# Computing equivalent vector of random variables from covarience matrix

Given a covariance matrix, how can I construct a vector of expressions of randomly distributed variables whose covariance matrix is equal to the given one?

EDIT: All variables are normally distributed.

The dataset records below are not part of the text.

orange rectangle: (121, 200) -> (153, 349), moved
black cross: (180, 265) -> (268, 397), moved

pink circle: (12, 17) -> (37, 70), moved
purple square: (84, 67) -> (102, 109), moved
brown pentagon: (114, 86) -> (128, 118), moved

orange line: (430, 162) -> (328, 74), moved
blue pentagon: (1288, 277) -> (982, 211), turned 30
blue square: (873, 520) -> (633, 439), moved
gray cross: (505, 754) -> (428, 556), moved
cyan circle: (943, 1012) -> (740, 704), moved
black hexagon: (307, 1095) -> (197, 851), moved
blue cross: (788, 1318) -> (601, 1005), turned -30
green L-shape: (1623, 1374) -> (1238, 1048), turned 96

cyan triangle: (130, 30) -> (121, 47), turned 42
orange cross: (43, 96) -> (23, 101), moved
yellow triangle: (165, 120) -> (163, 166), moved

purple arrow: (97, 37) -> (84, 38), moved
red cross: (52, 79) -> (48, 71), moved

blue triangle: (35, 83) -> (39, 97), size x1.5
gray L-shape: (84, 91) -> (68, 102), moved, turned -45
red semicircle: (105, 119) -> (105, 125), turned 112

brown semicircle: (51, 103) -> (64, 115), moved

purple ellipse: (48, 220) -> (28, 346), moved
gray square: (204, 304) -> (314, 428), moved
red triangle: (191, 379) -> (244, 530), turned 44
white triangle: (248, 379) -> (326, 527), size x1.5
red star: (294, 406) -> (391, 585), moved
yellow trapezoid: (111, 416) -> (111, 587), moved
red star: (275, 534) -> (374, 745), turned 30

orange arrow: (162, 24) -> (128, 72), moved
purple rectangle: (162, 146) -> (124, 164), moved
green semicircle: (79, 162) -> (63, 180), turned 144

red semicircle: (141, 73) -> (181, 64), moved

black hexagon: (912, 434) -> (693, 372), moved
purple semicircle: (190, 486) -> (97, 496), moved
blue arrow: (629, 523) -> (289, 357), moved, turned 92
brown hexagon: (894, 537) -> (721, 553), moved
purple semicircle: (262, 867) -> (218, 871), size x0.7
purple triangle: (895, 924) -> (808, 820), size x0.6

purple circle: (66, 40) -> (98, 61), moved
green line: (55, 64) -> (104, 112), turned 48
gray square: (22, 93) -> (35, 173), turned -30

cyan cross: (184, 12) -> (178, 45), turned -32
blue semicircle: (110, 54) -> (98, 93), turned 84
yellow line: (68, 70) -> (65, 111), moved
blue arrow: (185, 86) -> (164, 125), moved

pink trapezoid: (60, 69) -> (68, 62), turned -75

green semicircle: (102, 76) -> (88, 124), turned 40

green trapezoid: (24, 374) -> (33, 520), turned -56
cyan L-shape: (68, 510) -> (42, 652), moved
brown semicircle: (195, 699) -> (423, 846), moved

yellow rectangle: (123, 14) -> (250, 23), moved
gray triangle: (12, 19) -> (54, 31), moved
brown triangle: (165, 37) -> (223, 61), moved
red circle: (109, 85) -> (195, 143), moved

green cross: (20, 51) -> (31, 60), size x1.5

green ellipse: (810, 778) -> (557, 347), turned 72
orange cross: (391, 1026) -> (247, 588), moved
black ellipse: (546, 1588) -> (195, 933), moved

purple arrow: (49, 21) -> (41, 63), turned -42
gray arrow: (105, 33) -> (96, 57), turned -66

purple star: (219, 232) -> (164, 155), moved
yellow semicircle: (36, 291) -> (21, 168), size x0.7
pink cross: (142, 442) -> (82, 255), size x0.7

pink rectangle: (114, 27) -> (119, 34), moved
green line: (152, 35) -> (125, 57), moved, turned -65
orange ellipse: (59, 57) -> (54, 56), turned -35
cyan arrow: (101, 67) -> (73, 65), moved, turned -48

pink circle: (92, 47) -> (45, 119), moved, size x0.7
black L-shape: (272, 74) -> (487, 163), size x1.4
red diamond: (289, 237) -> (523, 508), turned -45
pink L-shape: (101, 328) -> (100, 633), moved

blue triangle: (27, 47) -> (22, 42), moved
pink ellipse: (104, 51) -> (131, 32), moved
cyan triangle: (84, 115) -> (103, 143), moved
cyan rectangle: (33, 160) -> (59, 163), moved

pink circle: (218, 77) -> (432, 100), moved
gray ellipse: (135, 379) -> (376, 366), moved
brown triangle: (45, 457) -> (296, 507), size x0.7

I have an algorithm that gets the covariances correct, but not the variances on the diagonal:

a = *len(r)
for x, row in enumerate(cov_matrix(r)):
for y, item in enumerate(row):
if x > y: continue
v = noise(math.sqrt(abs(item)))
a[x] += v
if item > 0:
a[y] += v
else:
a[y] -= v


I feel like this should be simple ...

• Meta-question: Why did you write that as a comment instead of an answer? – Forrest Sep 4 '10 at 14:59
• Good point. I was originally planning to leave a short comment, but I ended up giving more detail than I had thought I would. I deleted the comment and reposted it as an answer (and added a paragraph generalizing the construction slightly). – Darsh Ranjan Sep 4 '10 at 23:41

If $A$ is your target covariance matrix and $LL^T = A$, and $x = (x_1, \ldots, x_n)$ is a vector of independent random variables with mean zero and variance 1, then $y = Lx$ has the required covariance. Here $L$ is a matrix and $L^T$ is its transpose. $L$ can just be the Cholesky factor of $A$. ((Check: $\mathrm{cov}(y) = E[yy^T] = E[(Lx)(Lx)^T] = E[Lxx^TL^T] = LE[xx^T]L^T$ (by linearity of expectation) $= L\mathrm{cov}(x)L^T = LIL^T = LL^T = A$. $\mathrm{cov}(y) = E[yy^T]$ because $y$ has mean 0, and likewise for $\mathrm{cov}(x)$.)
That's not too far from a "complete" solution, actually. If you start with a vector $y$ of random variables with mean zero and covariance matrix $A$, then if $A = LL^T$ and $x = L^{-1}y$, then $\mathrm{cov}(x) = I$. That doesn't necessarily imply that the components of $x$ are independent; it means they are uncorrelated. So the most general construction is to begin with a vector $x$ of uncorrelated random variables with mean zero and variance 1 and let $y=Lx$. (I only mean that every example can theoretically be obtained that way, not that it's necessarily the best or most computationally efficient way to do it.)